In the present case, there are Puruṣa and pradhāna, which in its relation to sattva is compared to the thorn; the particular conjunction between these two, caused by Ignorance, is the cause of pain. The preventive measure is this: either disregard of seen objects, guṇa-s and their combinations which are particularizations of pradhāna alone, realizing through right knowledge that there is no good to be pursued, because Puruṣa is immutable, or else, experience by the mind-sattva, like one treading on a thorn, but shielded by right knowledge, of the objects such as sound which come uninvited, realizing that the karma of taking on a body must be known assuredly to bring about its fruits. Thus knowing the method of prevention, like the prevention of the pain of being pierced by a thorn, he does not incur the pain of saṃsāra.
How is it so? By virtue of his awareness of the three elements. It is awareness of pradhāna, Puruṣa, and their conjunction, these three, that shows the effectiveness of knowledge, for we see that one who is not aware of his sole and the thorn and their coming together is caused pain by his unawareness.

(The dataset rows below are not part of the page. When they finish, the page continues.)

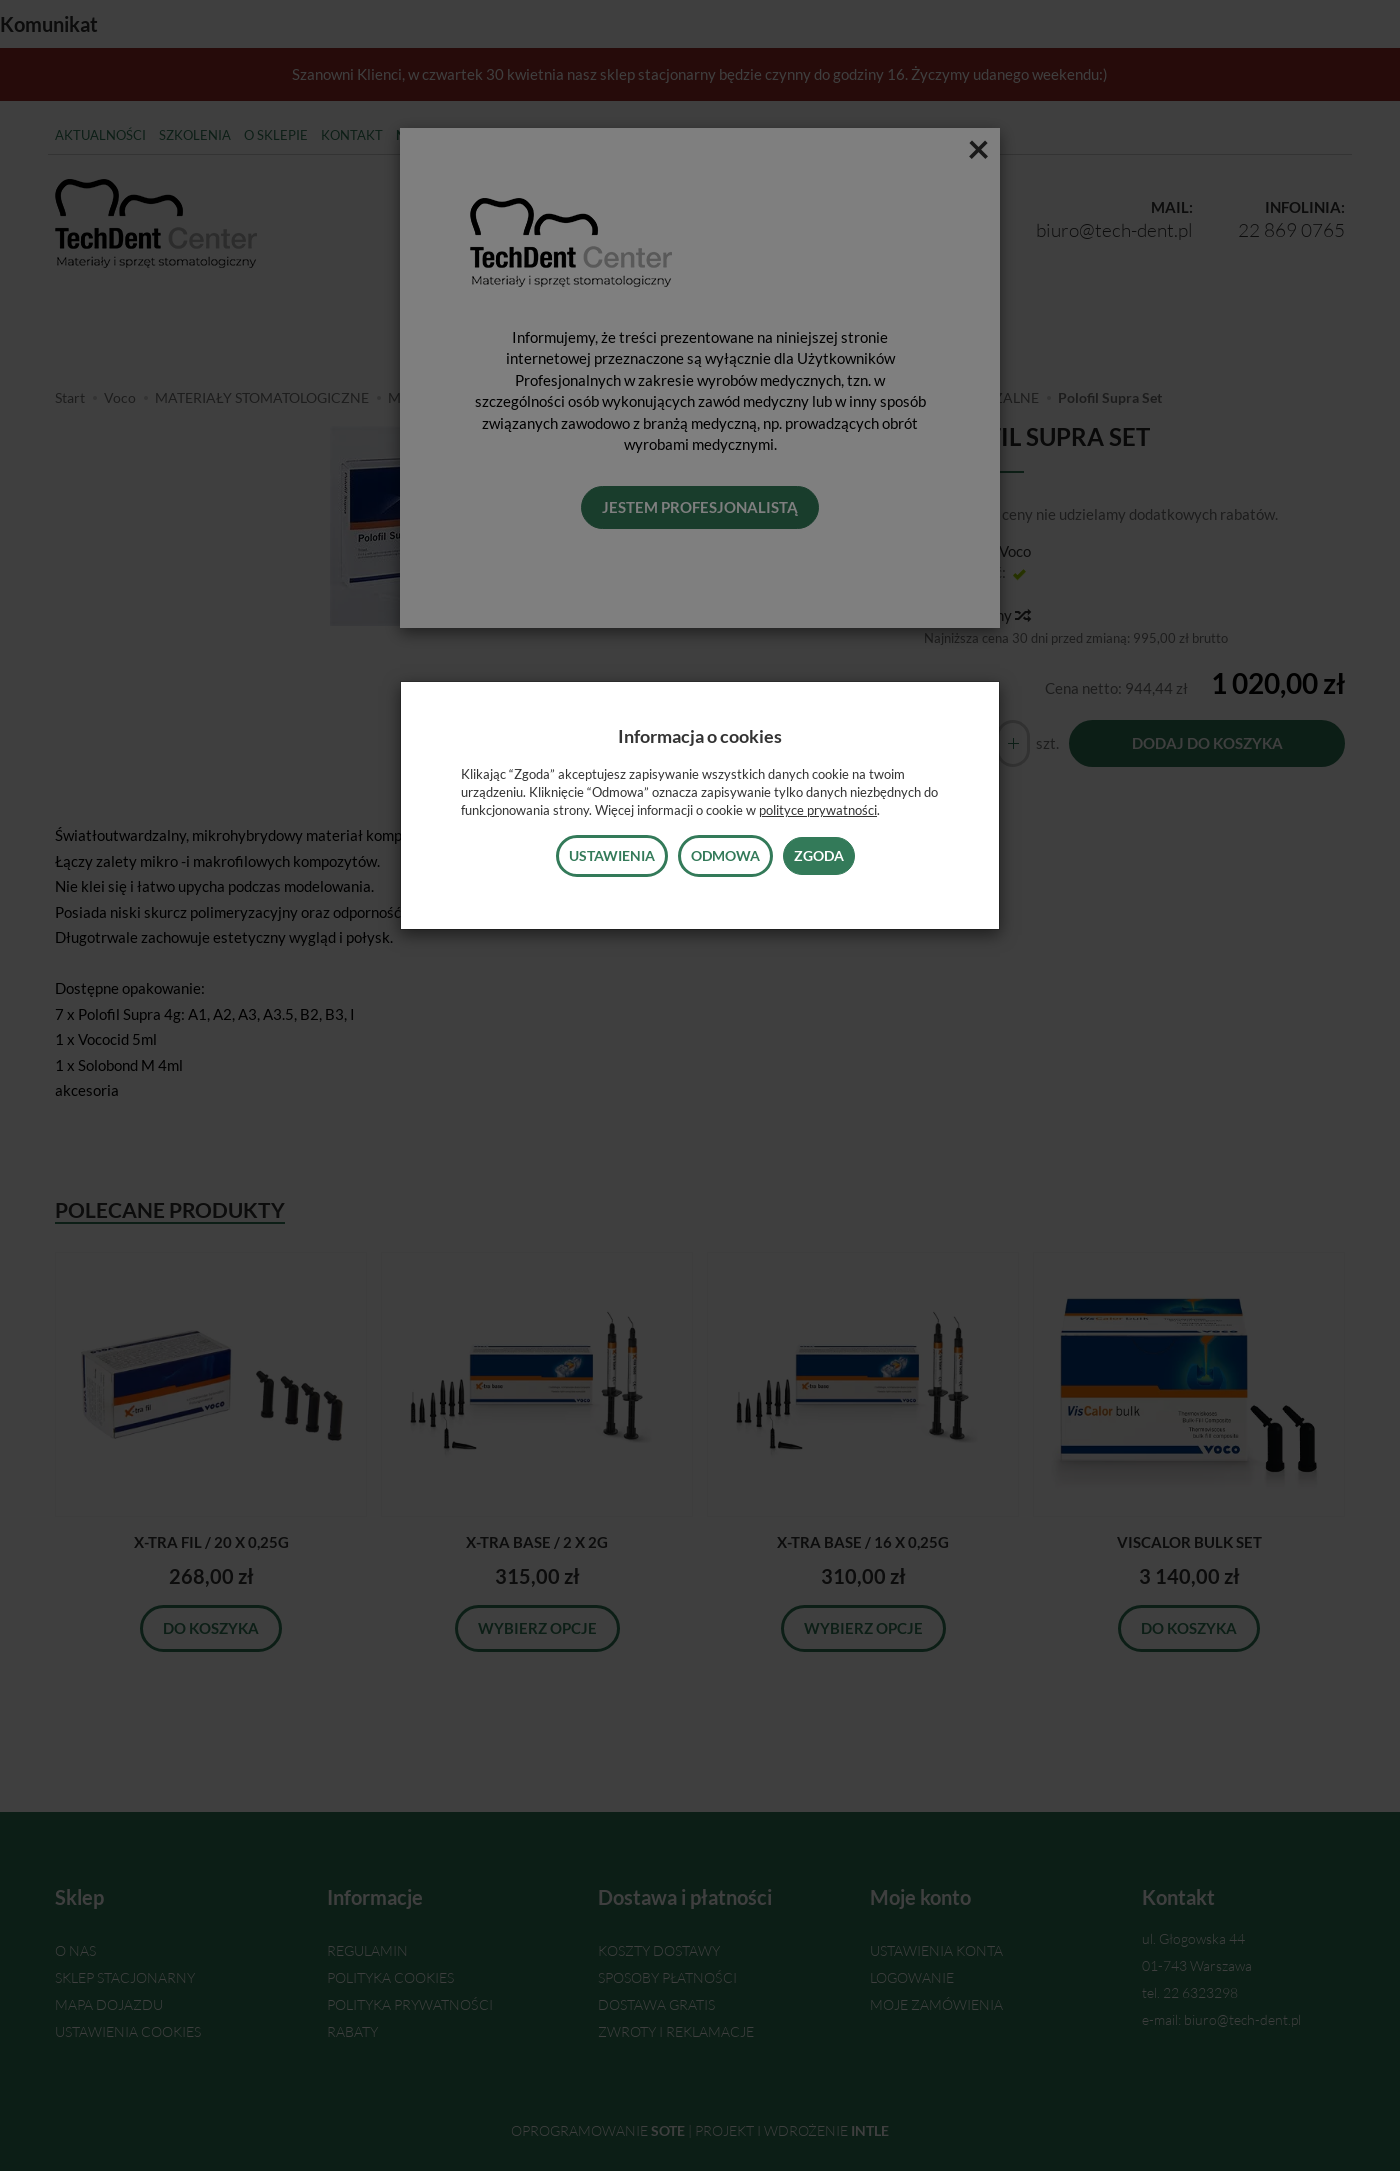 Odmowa (725, 855)
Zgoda (819, 855)
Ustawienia (612, 855)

To explain: Here rajas causes the pain; pradhāna was compared to the thorn, as inflicting pain, but it is only through rajas, inherently painful as that is. As the object of rajas, sattva alone is pained. Like an axe chopping, any hurtful action has to have an object to operate on. It is in the position of object to the pain caused by rajas. Puruṣa the witness is not the object pained by rajas, for the painful effect is an object witnessed by Puruṣa. An axe does not operate on the woodman himelf, nor is the result mere cutting, but actual splitting some object like a piece of wood. Thus the apparent suffering of Puruṣa is the production of an effect in sattva the object; rajas is like the axe on wood, and sattva simply functions as something seen by Puruṣa.
Sattva being an object to it, the pain does not belong to the immutable, actionless knower-of the-field (kṣetrajña), because the object is something shown to him. But sattva being pained, Puruṣa conforming to that form, is pained likewise. He now goes on to explain the nature of the Seen.

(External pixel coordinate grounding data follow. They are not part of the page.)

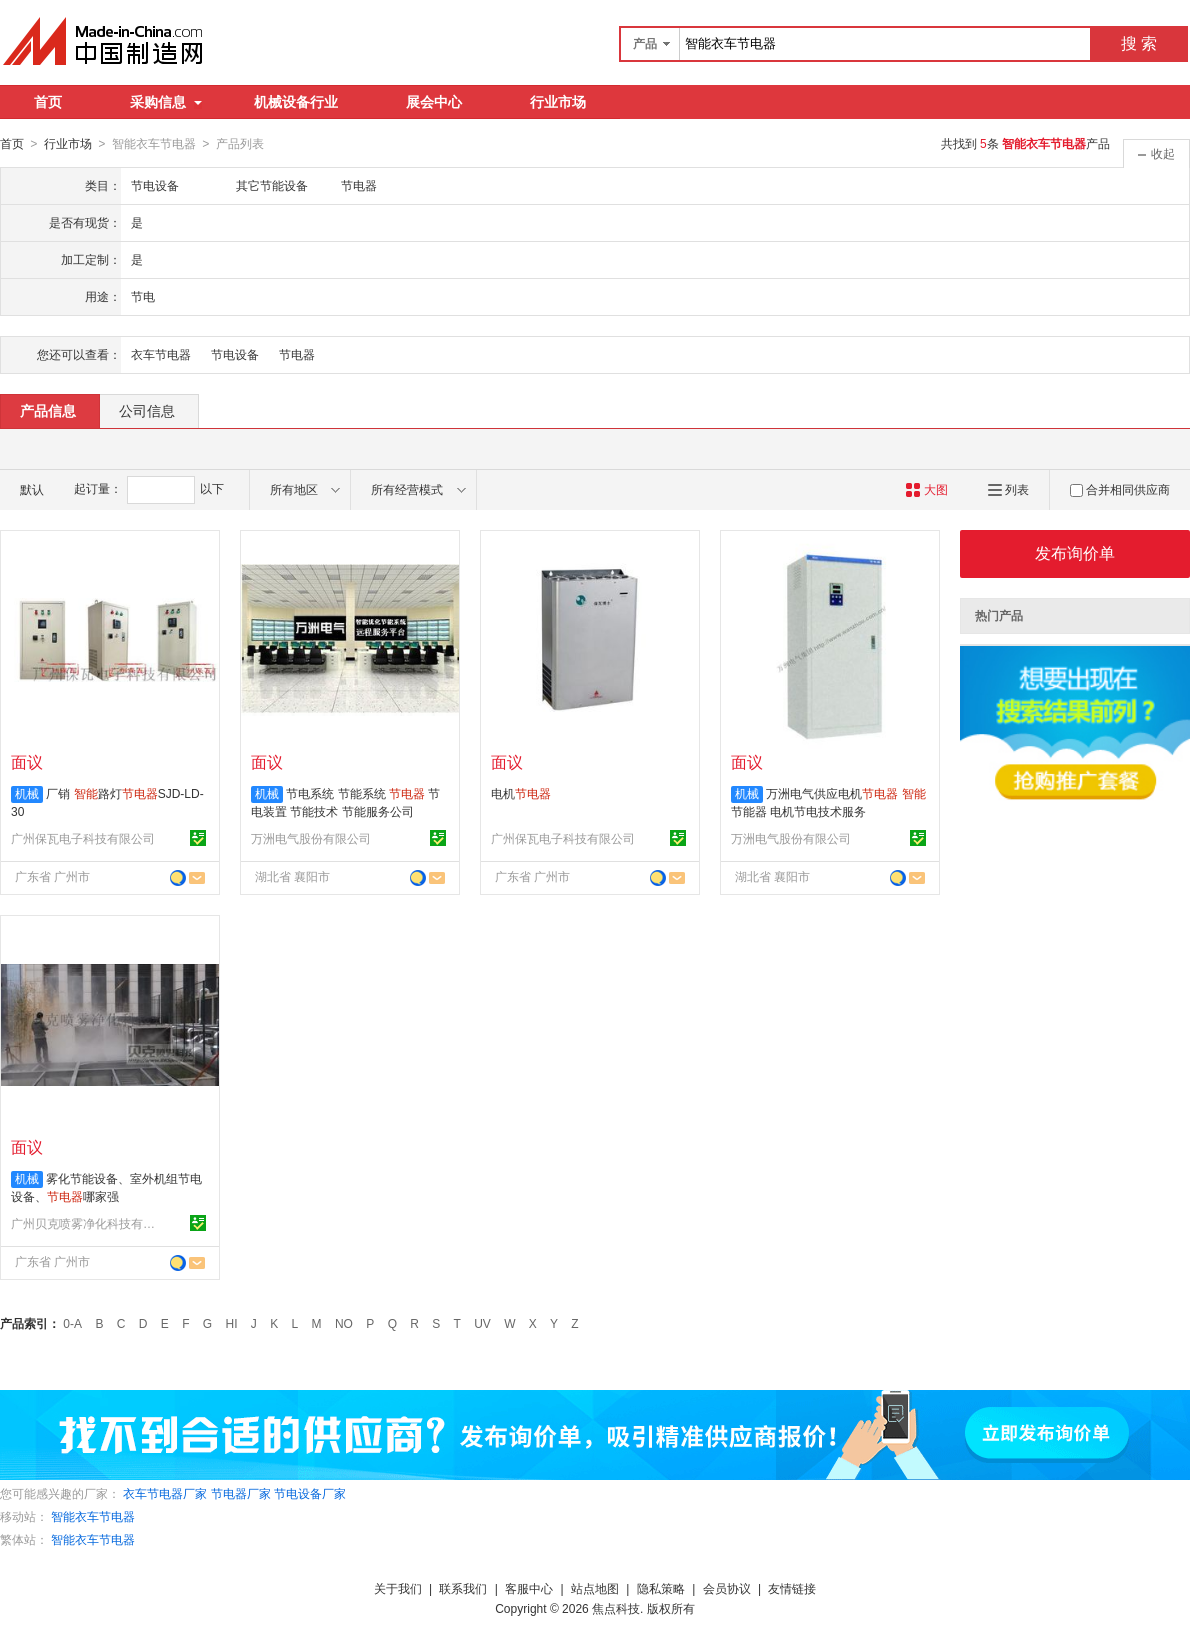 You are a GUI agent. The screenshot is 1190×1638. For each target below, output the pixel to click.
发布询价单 (1075, 552)
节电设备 (235, 354)
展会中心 (434, 102)
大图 (926, 489)
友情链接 (792, 1588)
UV (482, 1323)
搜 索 (1139, 43)
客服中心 (529, 1588)
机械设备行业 (296, 102)
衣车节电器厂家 (165, 1493)
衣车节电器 (161, 354)
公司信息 (147, 410)
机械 (27, 793)
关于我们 (398, 1588)
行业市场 (558, 102)
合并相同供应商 (1120, 489)
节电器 (297, 354)
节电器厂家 (241, 1493)
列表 (1008, 489)
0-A (72, 1323)
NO (344, 1323)
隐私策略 (661, 1588)
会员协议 (727, 1588)
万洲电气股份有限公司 (311, 838)
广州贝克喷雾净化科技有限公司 (86, 1223)
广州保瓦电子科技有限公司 (83, 838)
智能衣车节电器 (93, 1516)
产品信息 (48, 410)
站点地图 (595, 1588)
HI (232, 1323)
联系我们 (463, 1588)
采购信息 (166, 102)
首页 (48, 102)
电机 (521, 793)
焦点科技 (616, 1608)
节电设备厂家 (310, 1493) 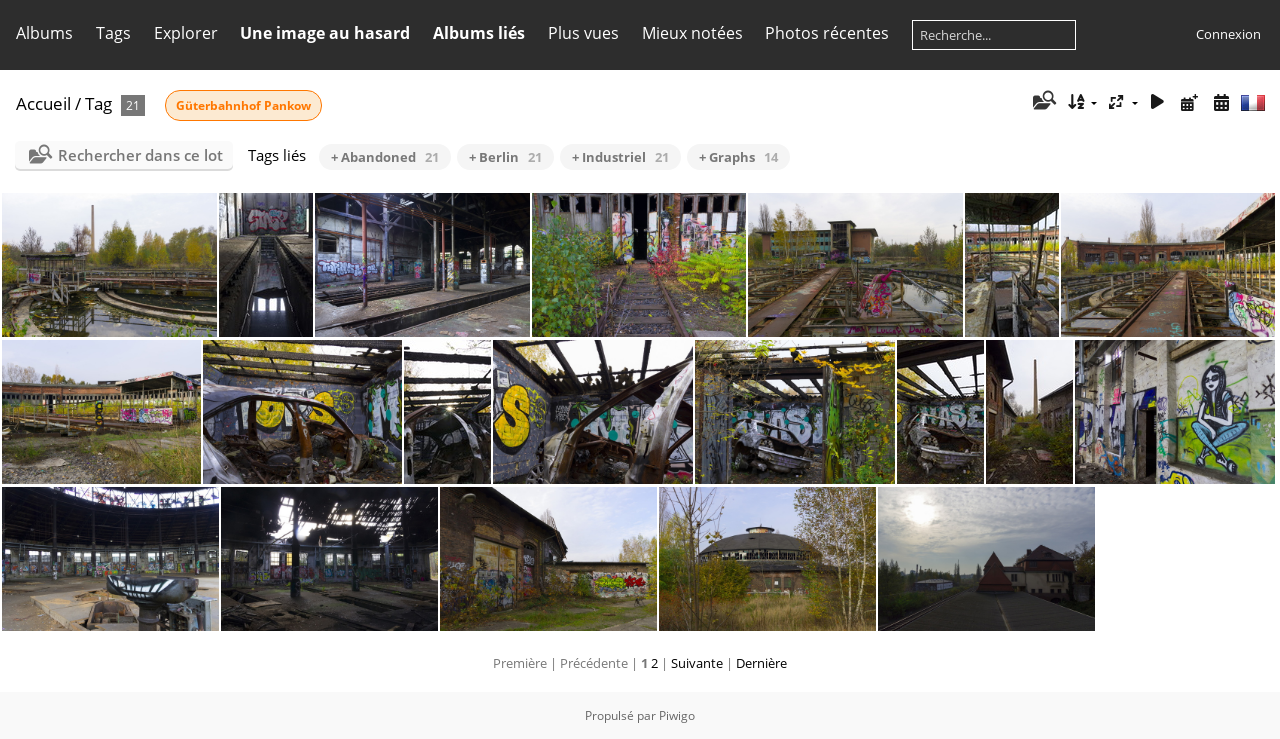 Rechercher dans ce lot (140, 155)
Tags (113, 33)
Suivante (697, 663)
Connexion (1228, 34)
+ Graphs (738, 157)
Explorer (186, 33)
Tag (98, 103)
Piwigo (677, 715)
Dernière (761, 663)
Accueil (43, 103)
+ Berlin (505, 157)
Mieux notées (692, 33)
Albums (44, 33)
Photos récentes (827, 33)
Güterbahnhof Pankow (243, 105)
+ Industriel (620, 157)
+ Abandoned (385, 157)
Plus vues (583, 33)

So the pain does not affect Puruṣa because Puruṣa is immutable, being the Seer. Pain is modification of some object; for instance, the result of chopping is a change in the thing chopped, namely that it is divided into two. It does not affect the immutable, actionless, knower-of-the-field (kṣetrajña) whose immutability is to be established by the fact that it is always the witness of objects.
(Opponent) If Puruṣa is thus not pained, then it means that pradhāna will not be working for the purpose of Puruṣa, for it has just been said that there is (experience, namely) conformity to the mental process.
(Answer) To this he says: because the object is something shown to him. Objects are shown to him, who is unchanging and actionless. So conforming to that form, imitating that form of sattva the object of sight; the conforming to that form is when the mental idea (bauddha pratyaya) is in proximity to sight, and there is an appearance in the form of sight. Just as in proximity to lac, a crystal appears in the form of lac, so Puruṣa too is pained- figuratively.
He now goes on to explain the nature of the Seen. In the previous sūtra the order was Seer and Seen, so it might seem that the nature of the Seer should be explained first. But to understand what the Seer is, there must first be knowledge of what the Seen is. He is the Seer of what is seen distinct from himself, and it is as distinct from it that he is established as the Seer in himself. In order of importance, true, the Seer comes first as in the previous sūtra, but the present order is adopted for the definition.